Tony Churnside | Creative Technologist

Woofers and Tweeters

Tuesday 14th February 2012

I’ve seen a few tweets about a television advert that’s been broadcast recently. The advert claims to have a soundtrack designed for dogs, not humans. I thought I’d take a closer look at this claim.

Advert for dogs
First some facts. The average range of a dog’s hearing is 40Hz to 60kHz, this is much wider compared to a human’s which is 20Hz to 20kHz. These figures are pretty rough (or should I say ruff) and vary from human to human (and dog to dog). Hearing loss at high frequency is a normal part of getting old and can begin in people as young as 25 years old. Well, you might think, then it’s easy to create a TV advert that dogs can hear and humans can’t. You’d be wrong. The biggest problem you’ll face is inherent in the design of the whole audio broadcasting chain: it’s currently not designed for dogs. So everything from the microphones used to record the advert right through to the speakers in your living room has been designed for the human hearing range. Building transducers that can create or capture sounds above 20kHz is rare and specialist. This is before I even mention the processing done to the audio to get it to your TV. Broadcasting audio above 20kHz is wasteful and most coders drop frequencies of that order.
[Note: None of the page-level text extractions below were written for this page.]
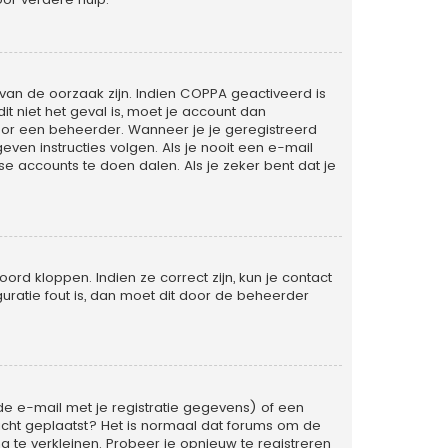
van de oorzaak zijn. Indien COPPA geactiveerd is
dit niet het geval is, moet je account dan
or een beheerder. Wanneer je je geregistreerd
ven instructies volgen. Als je nooit een e-mail
e accounts te doen dalen. Als je zeker bent dat je
rd kloppen. Indien ze correct zijn, kun je contact
uratie fout is, dan moet dit door de beheerder
e e-mail met je registratie gegevens) of een
richt geplaatst? Het is normaal dat forums om de
 te verkleinen. Probeer je opnieuw te registreren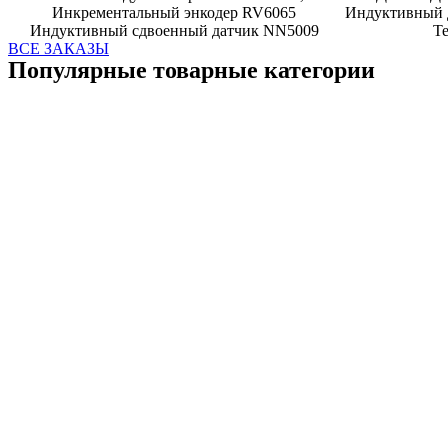
Инкрементальный энкодер RV6065
Индуктивный 
Индуктивный сдвоенный датчик NN5009
Т
ВСЕ ЗАКАЗЫ
Популярные товарные категории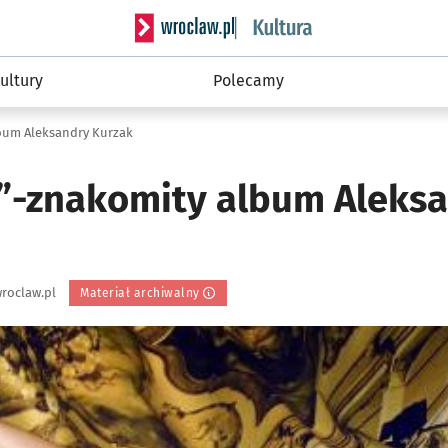
Serwis informacyjny wroclaw.pl podserwis: 
ultury
Polecamy
lbum Aleksandry Kurzak
o”-znakomity album Aleks
roclaw.pl
Materiał archiwalny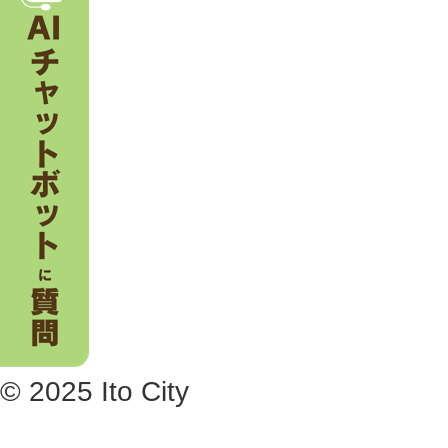
© 2025 Ito City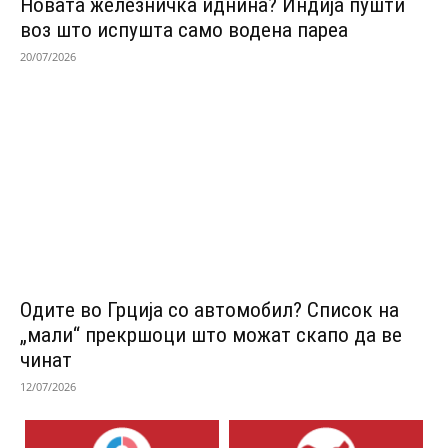
Новата железничка иднина? Индија пушти
воз што испушта само водена пареа
20/07/2026
Одитe во Грција со автомобил? Список на
„мали“ прекршоци што можат скапо да ве
чинат
12/07/2026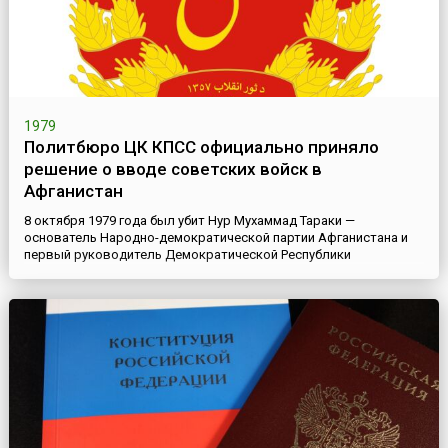
1979
Политбюро ЦК КПСС официально приняло
решение о вводе советских войск в
Афганистан
8 октября 1979 года был убит Нур Мухаммад Тараки —
основатель Народно-демократической партии Афганистана и
первый руководитель Демократической Республики
Афганистан. К власти в стране пришел Хафизулла Амин,
который при всей своей лояльности к Москве обладал
собственным мнением в вопросах дальнейшего строительства
афганского общества. Эти события были расценены в Кремле
как контрреволюционный п...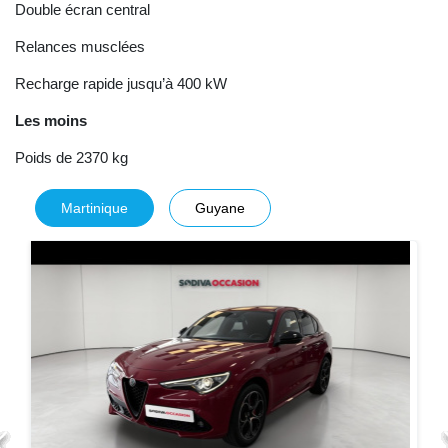
Double écran central
Relances musclées
Recharge rapide jusqu’à 400 kW
Les moins
Poids de 2370 kg
Martinique
Guyane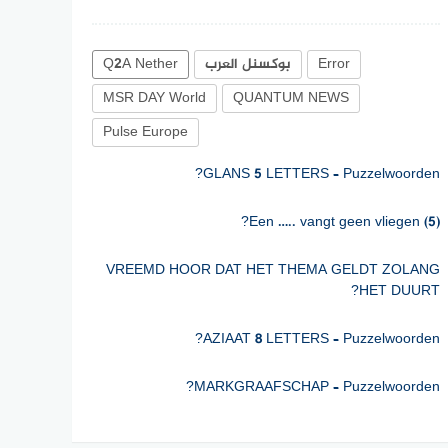
Error
بوكسنل العرب
Q2A Nether
MSR DAY World
QUANTUM NEWS
Pulse Europe
GLANS 5 LETTERS – Puzzelwoorden?
Een ….. vangt geen vliegen (5)?
VREEMD HOOR DAT HET THEMA GELDT ZOLANG
HET DUURT?
AZIAAT 8 LETTERS – Puzzelwoorden?
MARKGRAAFSCHAP – Puzzelwoorden?
Hierin maken we een minder waterige jus d’orange.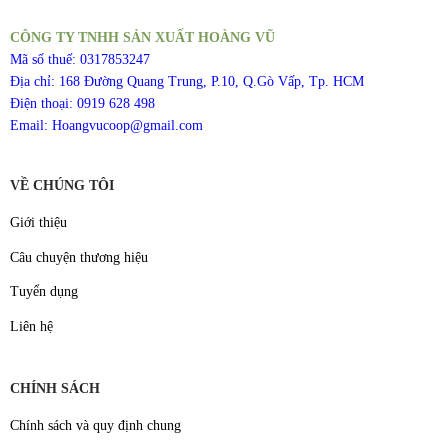
CÔNG TY TNHH SẢN XUẤT HOÀNG VŨ
Mã số thuế: 0317853247
Địa chỉ: 168 Đường Quang Trung, P.10, Q.Gò Vấp, Tp. HCM
Điện thoại: 0919 628 498
Email: Hoangvucoop@gmail.com
VỀ CHÚNG TÔI
Giới thiệu
Câu chuyện thương hiệu
Tuyển dụng
Liên hệ
CHÍNH SÁCH
Chính sách và quy định chung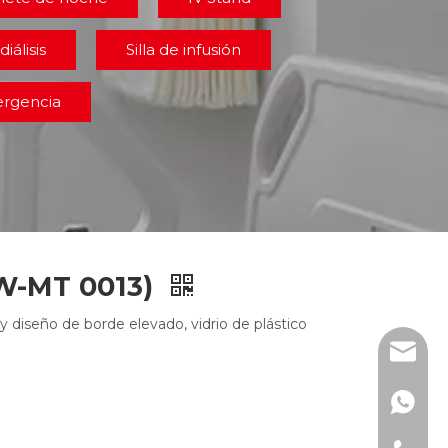
diálisis
Silla de infusión
ergencia
DW-MT 0013)
diseño de borde elevado, vidrio de plástico
info@d
+86-15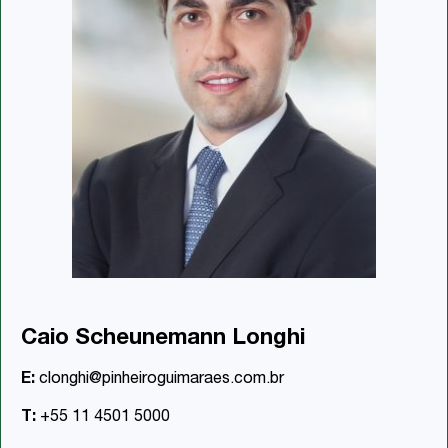
Caio Scheunemann Longhi
E:
clonghi@pinheiroguimaraes.com.br
T:
+55 11 4501 5000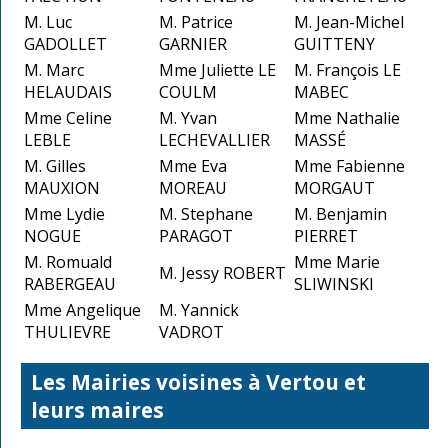
M. Luc
M. Patrice
M. Jean-Michel
GADOLLET
GARNIER
GUITTENY
M. Marc
Mme Juliette LE
M. François LE
HELAUDAIS
COULM
MABEC
Mme Celine
M. Yvan
Mme Nathalie
LEBLE
LECHEVALLIER
MASSÉ
M. Gilles
Mme Eva
Mme Fabienne
MAUXION
MOREAU
MORGAUT
Mme Lydie
M. Stephane
M. Benjamin
NOGUE
PARAGOT
PIERRET
M. Romuald
Mme Marie
M. Jessy ROBERT
RABERGEAU
SLIWINSKI
Mme Angelique
M. Yannick
THULIEVRE
VADROT
Les Mairies voisines à Vertou et
leurs maires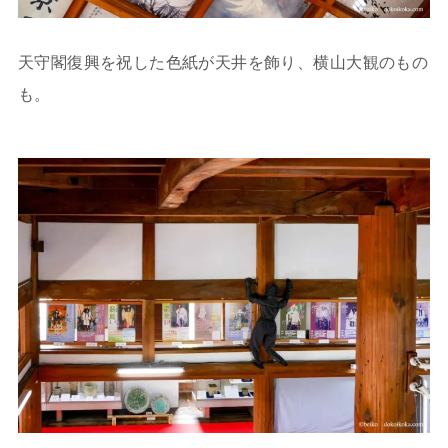
天守閣復興を祝した色紙が天井を飾り、横山大観のもの
も。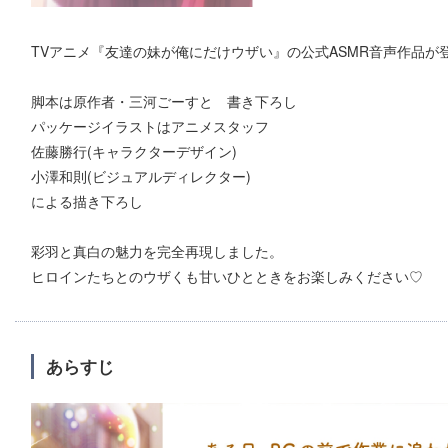
TVアニメ『友達の妹が俺にだけウザい』の公式ASMR音声作品が
脚本は原作者・三河ごーすと 書き下ろし
パッケージイラストはアニメスタッフ
佐藤勝行(キャラクターデザイン)
小澤和則(ビジュアルディレクター)
による描き下ろし
彩羽と真白の魅力を完全再現しました。
ヒロインたちとのウザくも甘いひとときをお楽しみください♡
あらすじ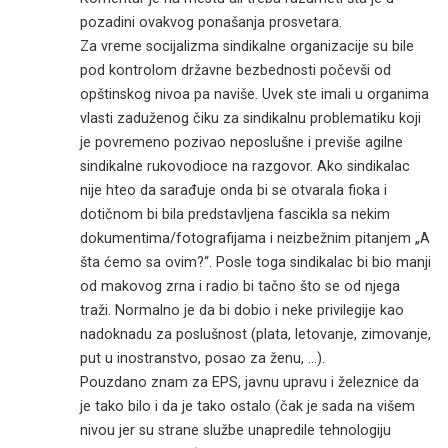
pozadini ovakvog ponašanja prosvetara.
Za vreme socijalizma sindikalne organizacije su bile
pod kontrolom državne bezbednosti počevši od
opštinskog nivoa pa naviše. Uvek ste imali u organima
vlasti zaduženog čiku za sindikalnu problematiku koji
je povremeno pozivao neposlušne i previše agilne
sindikalne rukovodioce na razgovor. Ako sindikalac
nije hteo da sarađuje onda bi se otvarala fioka i
dotičnom bi bila predstavljena fascikla sa nekim
dokumentima/fotografijama i neizbežnim pitanjem „A
šta ćemo sa ovim?“. Posle toga sindikalac bi bio manji
od makovog zrna i radio bi tačno što se od njega
traži. Normalno je da bi dobio i neke privilegije kao
nadoknadu za poslušnost (plata, letovanje, zimovanje,
put u inostranstvo, posao za ženu, …).
Pouzdano znam za EPS, javnu upravu i železnice da
je tako bilo i da je tako ostalo (čak je sada na višem
nivou jer su strane službe unapredile tehnologiju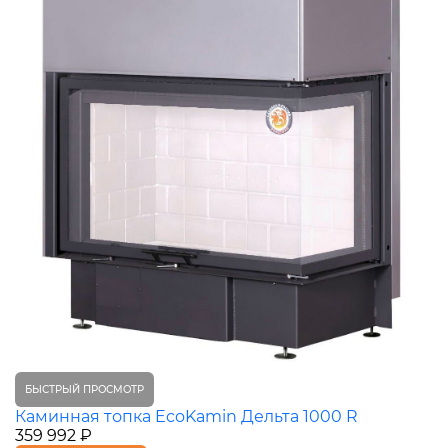
БЫСТРЫЙ ПРОСМОТР
Каминная топка EcoKamin Дельта 1000 R
359 992 ₽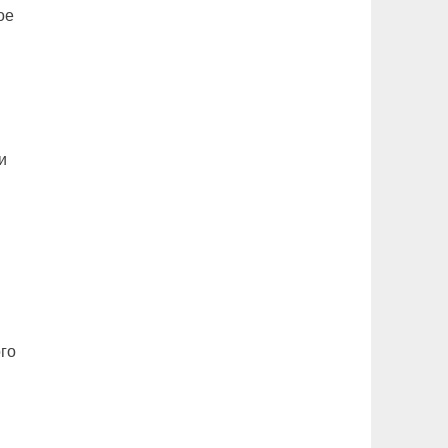
ое
и
го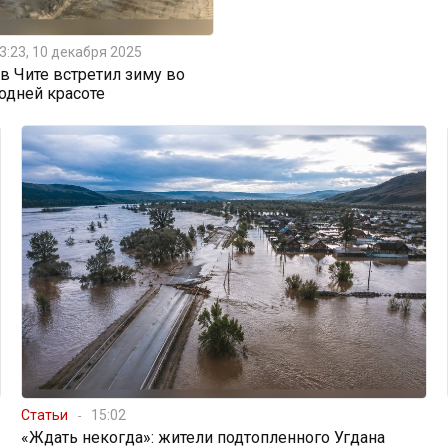
3:23, 10 декабря 2025
 Чите встретил зиму во
одней красоте
Статьи
15:02
«Ждать некогда»: жители подтопленного Угдана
For example, if you understand sampling theory you’ll know that CDs (with a sample frequency of 44.1KHz) have a Nyquist frequency of 22.05kHz. This means the frequencies which can be represented by linear PCM audio are below 20kHz. Audio carried in a DVB-T multiplex has been through lossy compression which is designed to remove the bits of the audio that humans can’t hear. While these lossy compression schemes are thoroughly tested, they are not yet tested on dogs. Given this information the range of audio that is broadcast and perceivable by dogs but not perceivable by (the majority) of humans is now much narrower that you might have thought, roughly 17 to 20kHz. That’s not much to play with. A quote from the first story I read about this advert claims: “Vet Zara Boland says the sounds are between 18,000 and 20,000 kilohertz, and denies using dogs in an unfair way to publicise a product.” 18,000 to 20,000 kilohertz? KILOHERTZ?! That’s a lot of kilohertz. Far more kilohertz than can be heard. Even by a dog. Let’s assume that this is a typo, and what they meant to type was 18 to 20 kilohertz. (or 18,000 to 20,000 hertz). My hearing can’t get quite that high anymore, so I thought I’d use a computer to help examine the advert. This is what the sound of the advert looks like:

Advert waveform
When I performed a spectrum analysis of the audio it looks like this:

Advert spectrum
I even slowed down the file to see if I could hear anything (by lowering the frequency and bringing it into a frequency range I can perceive). So there is something up there in the 19kHz range, but it’s actually very quiet compared to the rest of the audio and could easily be masked. And remember this analysis is of a recording of the transmission and doesn’t consider how your sound system might effect the audio. If you have a fancy flat screen TV, but use its built in speakers the chances are the audio spectrum that comes out of them has been further compromised. Here’s a picture of the spectrum coming out of my flat screen TV’s internal speakers during the dog advert (according to a simple iPhone app).

Signalscope Screenshot
Whether or not any of this would trigger a reaction from your dog is down to highly scientific studies like the one described here. I’m not a dog psychologist (and feel free to correct me about the following if you are) but my guess is it would take more than the presence of 19kHz audio to provoke a serious reaction, unless it was very loud, in which case it would be likely to cause a similar reaction in human audiences (those under 25 years old, anyway). Working with the constraints of broadcast-able content I think it would be much easier to attract the attention of dogs using audio that humans AND dogs can hear, at least until the arrival of smell-o-vision, but that doesn’t get headlines. So in conclusion, this is much more about getting free press coverage than entertaining dogs, and it worked perfectly.